[Data entries]

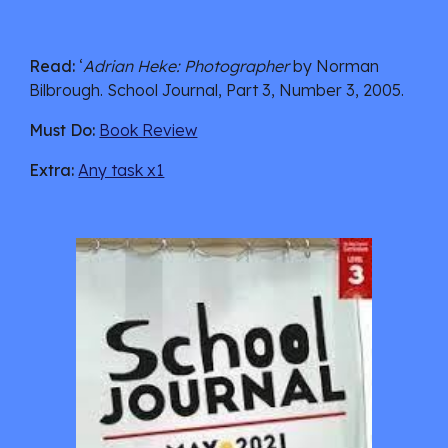
Read:
 ‘
Adrian Heke: Photographer 
by Norman 
Bilbrough.
 School Journal, Part 3, Number 3, 2005.
Must Do:
Book Review
Extra:
Any task x1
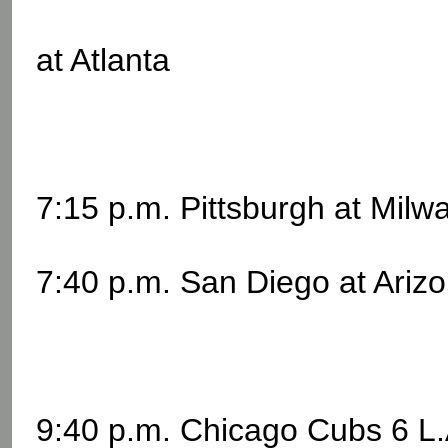
at Atlanta
7:15 p.m. Pittsburgh at Mil
7:40 p.m. San Diego at Ariz
9:40 p.m. Chicago Cubs 6 L.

→ What to work on:
Repeat all entries exactly. Skip the pictures.

→ Output of the exercise:
Read:
 ‘
Adrian Heke: Photographer 
by Norman 
Bilbrough.
 School Journal, Part 3, Number 3, 2005.
Must Do:
Book Review
Extra:
Any task x1
at Atlanta
7:15 p.m. Pittsburgh at Mil
7:40 p.m. San Diego at Ariz
9:40 p.m. Chicago Cubs 6 L.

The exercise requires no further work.